- Born: 29 July 1953 (age 72)
- Education: Marist College, Gonville and Caius College (archaeology BA) 1974, Cambridge (archaeology Ph.D) 1979
- Occupations: Archaeologist writer, book editor, book translator, journalist
- Known for: Prehistoric art archaeologist

= Paul Bahn =

British archaeologist, translator, writer, and broadcaster

Paul Gerard Bahn, (born 29 July 1953) is a British archaeologist, translator, writer and broadcaster who has published extensively on a range of archaeological topics, with particular attention to prehistoric art. He is a contributing editor to Archaeology magazine. With Colin Renfrew, he wrote the popular archaeology textbook Archaeology: Theories, Methods and Practice.
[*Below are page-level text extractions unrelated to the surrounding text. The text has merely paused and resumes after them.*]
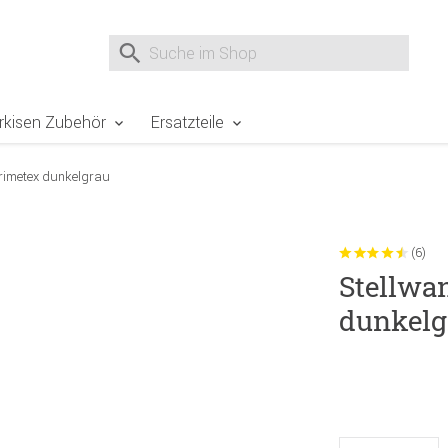
e Sie sind hier
Zur Fußzeile springen
Direkt zum Warenkorb spr
Suche nach
Suche im Shop, nach der Eingabe von 3 Buchst
rkisen Zubehör
Ersatzteile
Primetex dunkelgrau
(6)
Stellwa
dunkelg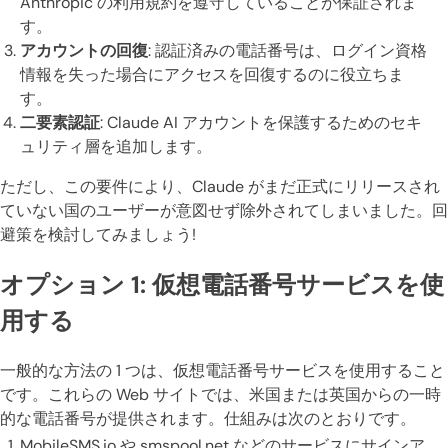
Anthropic の利用規約を遵守していることが保証されま
す。
アカウントの回復
: 認証済みの電話番号は、ログイン資格
情報を失った場合にアクセスを回復するのに役立ちま
す。
二要素認証
: Claude AI アカウントを保護するためのセキ
ュリティ層を追加します。
ただし、この要件により、Claude がまだ正式にリリースされ
ていない国のユーザーが意図せず除外されてしまいました。回
避策を検討してみましょう!
オプション 1: 仮想電話番号サービスを使
用する
一般的な方法の 1 つは、仮想電話番号サービスを使用すること
です。これらの Web サイトでは、米国または英国からの一時
的な電話番号が提供されます。仕組みは次のとおりです。
MobileSMS.io や smspool.net などのサービスにサインア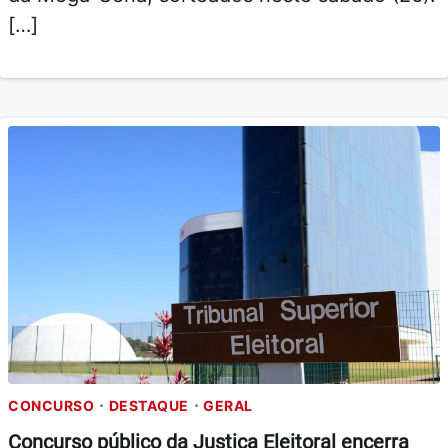
[…]
CONCURSO
DESTAQUE
GERAL
Concurso público da Justiça Eleitoral encerra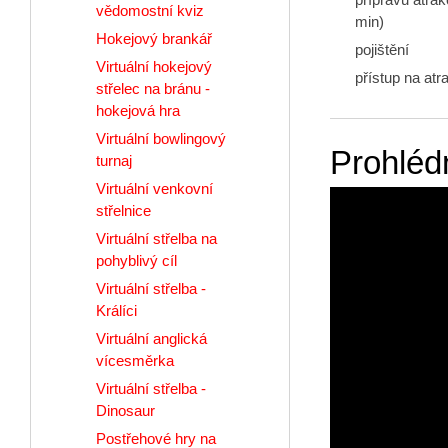
vědomostní kviz
min)
Hokejový brankář
pojištění
Virtuální hokejový
přístup na atr
střelec na bránu -
hokejová hra
Virtuální bowlingový
Prohlédn
turnaj
Virtuální venkovní
střelnice
Virtuální střelba na
pohyblivý cíl
Virtuální střelba -
Králíci
Virtuální anglická
vícesměrka
Virtuální střelba -
Dinosaur
Postřehové hry na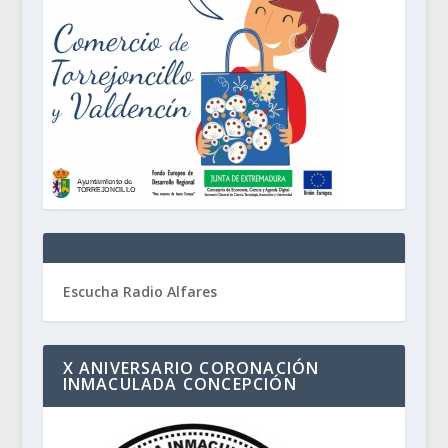
Escucha Radio Alfares
X ANIVERSARIO CORONACIÓN
INMACULADA CONCEPCIÓN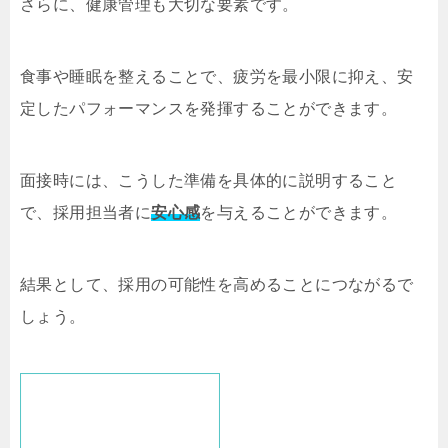
さらに、健康管理も大切な要素です。
食事や睡眠を整えることで、疲労を最小限に抑え、安
定したパフォーマンスを発揮することができます。
面接時には、こうした準備を具体的に説明すること
で、採用担当者に
安心感
を与えることができます。
結果として、採用の可能性を高めることにつながるで
しょう。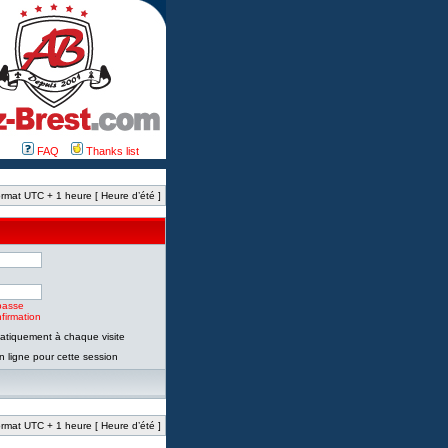
FAQ
Thanks list
rmat UTC + 1 heure [ Heure d’été ]
passe
firmation
tiquement à chaque visite
 ligne pour cette session
rmat UTC + 1 heure [ Heure d’été ]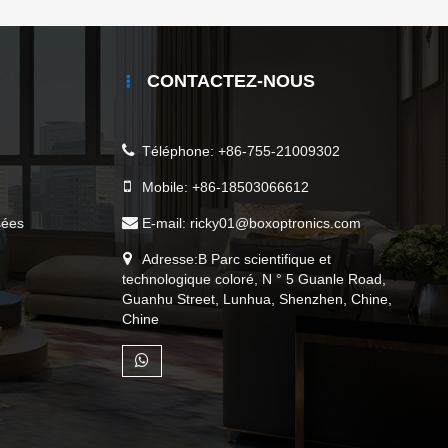
CONTACTEZ-NOUS
Téléphone:
+86-755-21009302
Mobile:
+86-18503066612
sées
E-mail:
ricky01@boxoptronics.com
Adresse:B Parc scientifique et
technologique coloré, N ° 5 Guanle Road,
Guanhu Street, Lunhua, Shenzhen, Chine,
Chine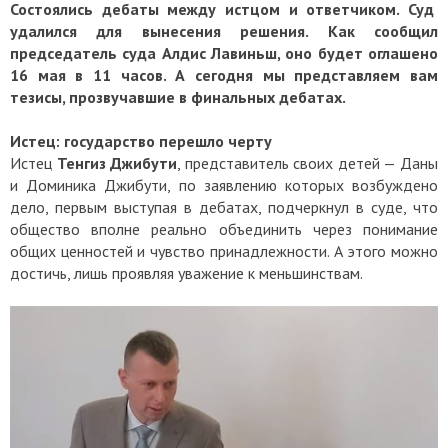
Состоялись дебаты между истцом и ответчиком. Суд
удалился для вынесения решения. Как сообщил
председатель суда Алдис Лавиньш, оно будет оглашено
16 мая в 11 часов. А сегодня мы представляем вам
тезисы, прозвучавшие в финальных дебатах.
Истец: государство перешло черту
Истец
Тенгиз Джибути
, представитель своих детей — Даны
и Доминика Джибути, по заявлению которых возбуждено
дело, первым выступая в дебатах, подчеркнул в суде, что
общество вполне реально объединить через понимание
общих ценностей и чувство принадлежности. А этого можно
достичь, лишь проявляя уважение к меньшинствам.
==Early life and education==
Born and raised in Kingston-upon-Hull, Bahn was educated at the Marist College in the city and at Gonville and Caius College, Cambridge, where he studied archaeology and graduated with a BA in 1974. He completed his Ph.D. thesis on the prehistory of the French Pyrenees at Cambridge in 1979.

==Career==
After receiving his doctorate, Bahn held several post-doctoral fellowships, at Liverpool and London, as well as a Getty Foundation postdoctoral fellowship in the History of Art and the Humanities. He went freelance in the mid-80s, and since then has devoted himself to writing, editing and translating books on archaeology, plus occasional journalism. His main research interest is prehistoric art, especially rock art of the world, and most notably Palaeolithic art, as well as the archaeology of Easter Island. He led the team which discovered the first Ice Age cave art in Britain in 2003 and 2004.
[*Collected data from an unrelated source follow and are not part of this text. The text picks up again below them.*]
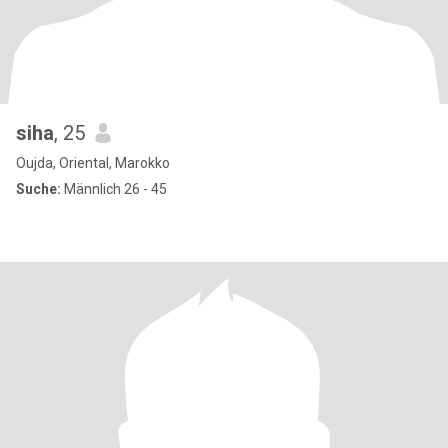
siha
, 25
Oujda, Oriental, Marokko
Suche:
Männlich 26 - 45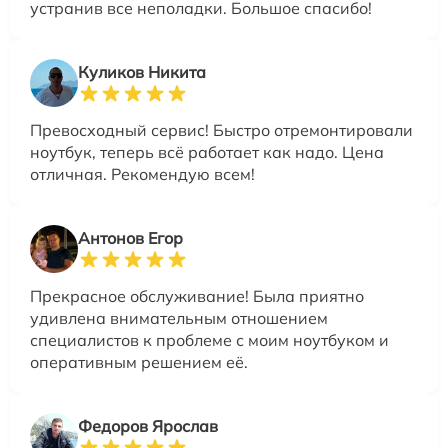
устранив все неполадки. Большое спасибо!
Куликов Никита
Превосходный сервис! Быстро отремонтировали
ноутбук, теперь всё работает как надо. Цена
отличная. Рекомендую всем!
Антонов Егор
Прекрасное обслуживание! Была приятно
удивлена внимательным отношением
специалистов к проблеме с моим ноутбуком и
оперативным решением её.
Федоров Ярослав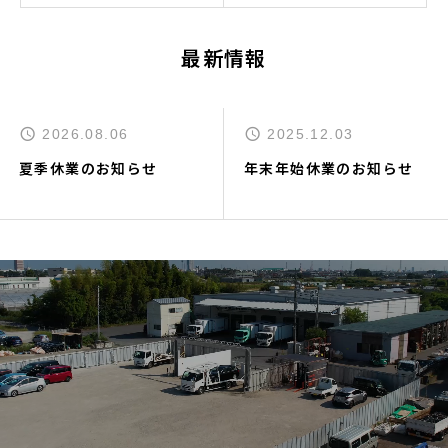
最新情報
2026.08.06
2025.12.03
夏季休業のお知らせ
年末年始休業のお知らせ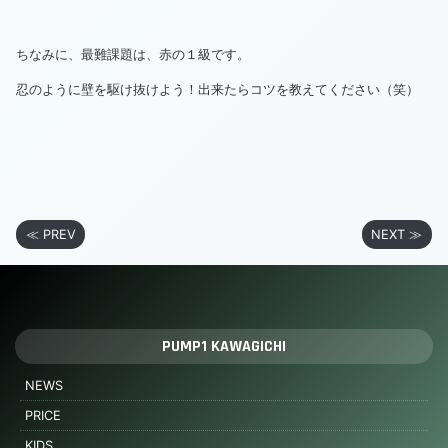
ちなみに、最難課題は、赤の１級です。
忍のように壁を駆け抜けよう！出来たらコツを教えてください（笑）
≪ PREV
NEXT ≫
PUMP1 KAWAGICHI
NEWS
PRICE
KIDS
He is a contributing editor to Archaeology magazine published by the Archaeological Institute of America (AIA), and has lectured on many archaeological study tours sponsored by the AIA and others across Europe, Africa, North America and Polynesia. Bahn has also been an active consultant expert to a number of archaeological documentaries, including the BBC production "The Making of Mankind" and the trilogy of programmes "Human Origins" for the Nova series produced by WGBH-TV, Boston.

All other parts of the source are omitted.